→ **Exercise objective**: The answer is the data repeated in full, with no pictures included.

*** Opening Records to use ***

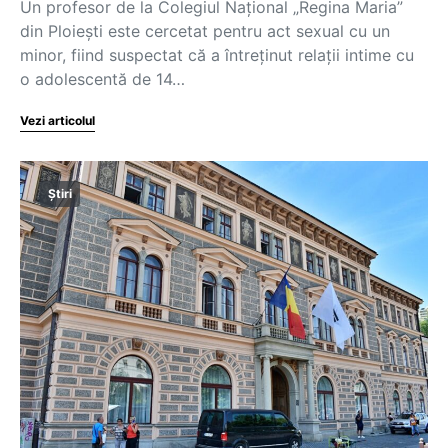
Un profesor de la Colegiul Național „Regina Maria”
din Ploiești este cercetat pentru act sexual cu un
minor, fiind suspectat că a întreținut relații intime cu
o adolescentă de 14…
Vezi articolul
Știri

*** Closing Records to use ***

→ **Solved problem**:
Un profesor de la Colegiul Național „Regina Maria”
din Ploiești este cercetat pentru act sexual cu un
minor, fiind suspectat că a întreținut relații intime cu
o adolescentă de 14…
Vezi articolul
Știri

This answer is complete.